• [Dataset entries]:
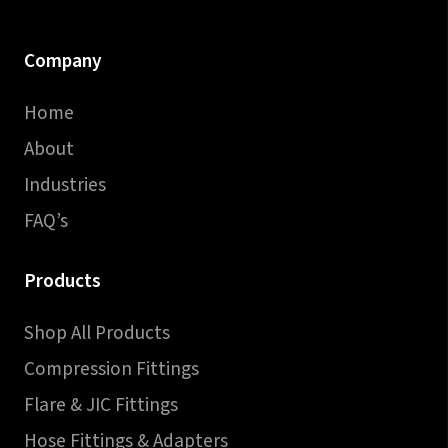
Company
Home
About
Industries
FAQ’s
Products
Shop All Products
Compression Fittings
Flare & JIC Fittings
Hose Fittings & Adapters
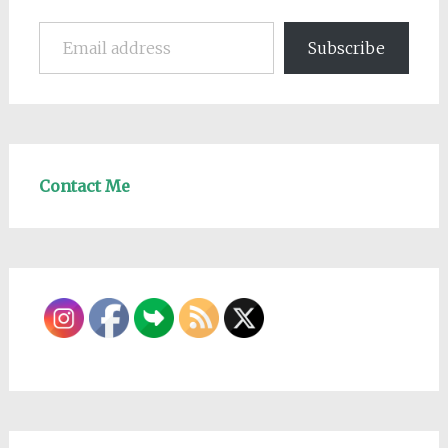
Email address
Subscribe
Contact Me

...

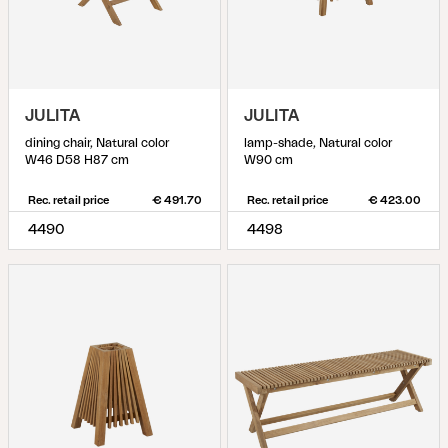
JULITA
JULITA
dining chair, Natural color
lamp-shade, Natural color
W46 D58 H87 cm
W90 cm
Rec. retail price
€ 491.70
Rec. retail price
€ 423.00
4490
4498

...

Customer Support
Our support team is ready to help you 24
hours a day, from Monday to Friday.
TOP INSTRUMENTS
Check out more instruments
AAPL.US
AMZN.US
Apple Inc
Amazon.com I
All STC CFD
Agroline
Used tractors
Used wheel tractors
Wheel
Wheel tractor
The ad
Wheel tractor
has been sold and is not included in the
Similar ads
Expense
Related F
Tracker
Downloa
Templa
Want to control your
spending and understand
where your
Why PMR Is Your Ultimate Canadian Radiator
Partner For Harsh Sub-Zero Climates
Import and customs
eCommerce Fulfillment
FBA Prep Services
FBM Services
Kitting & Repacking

• [WORK ORDER]: Would you copy, unchanged, the stretch of the records above that begins at the line containing "Import and customs" and ends at the line containing "Kitting & Repacking", and only that?

• [ANSWER]:
Import and customs
eCommerce Fulfillment
FBA Prep Services
FBM Services
Kitting & Repacking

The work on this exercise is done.